Os lugares, os espaços, os objectos, talvez sejam como as pessoas: esquecidos e substituídos pelas gerações vindouras. Espectros de vidas que dinamizaram a história, repletos de histórias, evocadas no filme.
Não é, apenas, o abandono dos edifícios que nos incomoda e revolta. É a mágoa de os sabermos inactivos, desprezados. As ruínas interpelam-nos porque remetem para o despertar de uma inconsciência colectiva, mera antecipação da história universal e do devir humanos.
Se tivermos percebido a relatividade e o aleatório de cada existência (material e imaterial), o filme terá tido o mérito de desconstruir o preconceito que padecemos secularmente: o nosso antropocentrismo primário. Desapossados de ideias, motivados por um materialismo desenfreado, abandonamo-nos … tal como fizemos aos edifícios erguidos por nós.

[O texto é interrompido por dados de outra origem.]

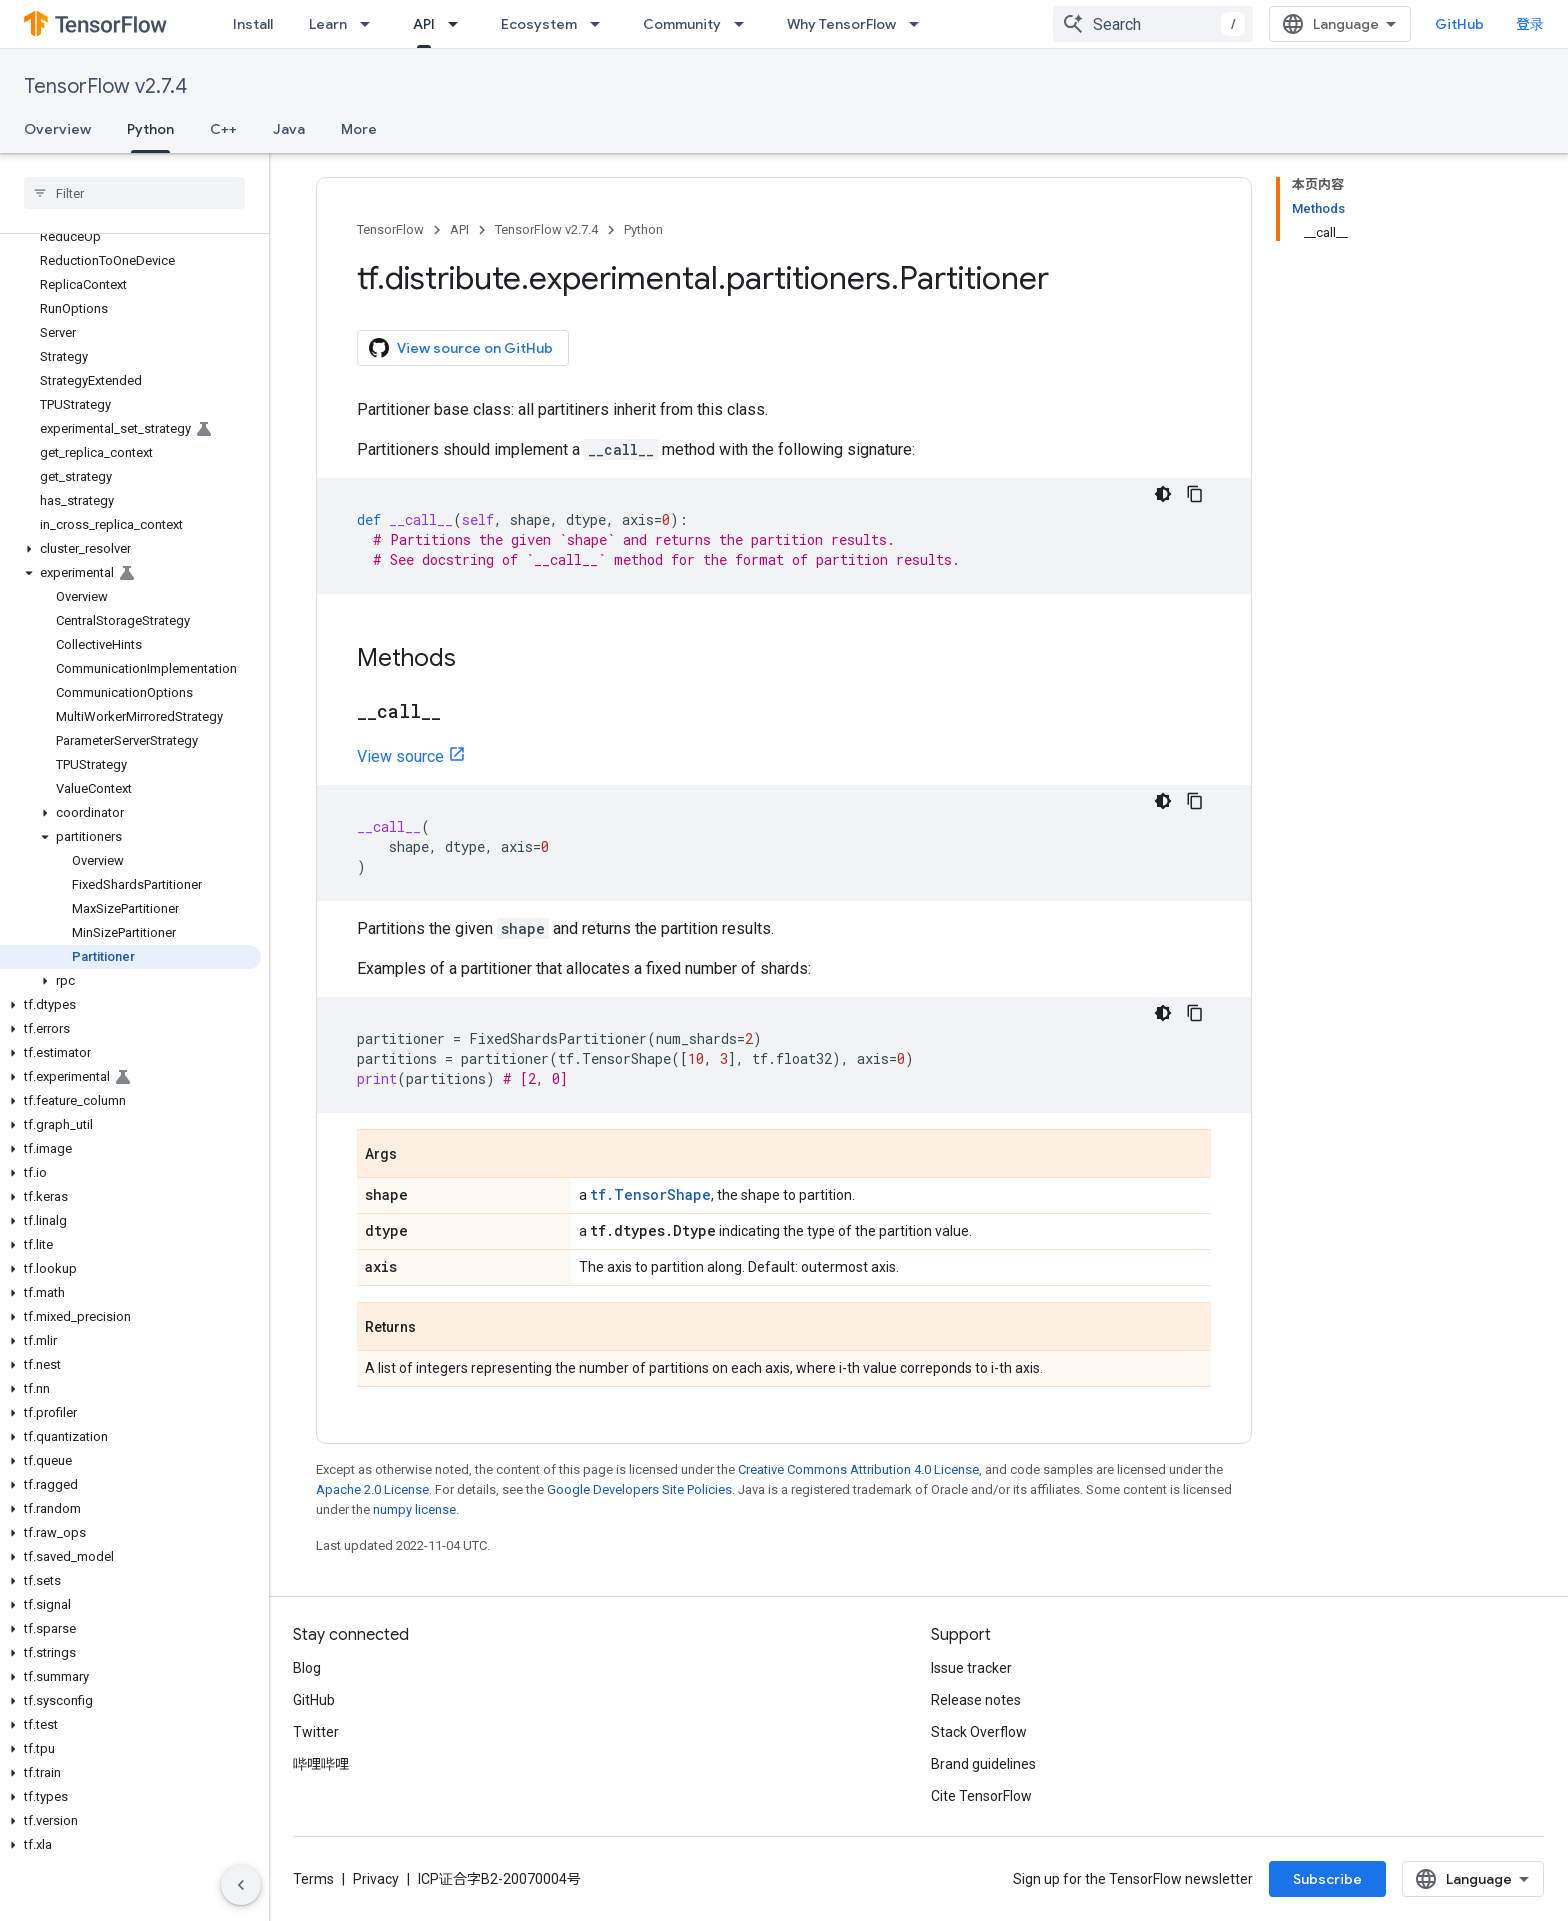 The height and width of the screenshot is (1921, 1568). What do you see at coordinates (979, 1732) in the screenshot?
I see `Stack Overflow` at bounding box center [979, 1732].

Por isso, na dialéctica construção-destruição que transcorre todo o filme, não creio que se deva procurar o que talvez nunca tenha existido: um fio condutor. E se o elo que buscamos, como necessidade imperiosa para justificarmos as nossas acções – passadas, presentes, futuras – for inexistente?
Afinal, a insistência em encontrar um sentido, uma teleologia, é uma pretensão humana e uma irrealidade arquitectónica.
E se o des-sentido for mais forte e cada ruína uma história perdida-reencontrada pelo cineasta?
A nossa acção sobre o planeta Terra oscila, tal como os nomes das ruas, entre o desejo de acedermos ao estatuto de «Milionários» e a realidade de sermos corrosivos, como o «Ácido sulfúrico».
Similares a um sanatório que cura, mas não se cura, traçamos irremediavelmente a nossa patologia: desalojadores/ despojadores de edifícios, renunciadores de ideais.
O filme transporta-nos para um universo poético: o da comunhão do mundo natural com a queda anti-natural destes edifícios. Perceptível, por exemplo, nas folhas que se prolongam e parecem insistir em penetrá-los, não como invasores hostis, mas como presenças reconfortantes. Cada imagem, cada silêncio, cada voz, cada som, impõe-se-nos – exigindo do espectador uma atitude de puro respeito -, porque desvelam o que fomos/somos.
E se pensarmos que o envelhecimento é a ruína do corpo humano e que as memórias pouco claras constituem a ruína de uma mente lúcida, saberemos que todos nós somos, inelutavelmente, ruínas em potência.
Belíssima metáfora da essência e natureza humanas.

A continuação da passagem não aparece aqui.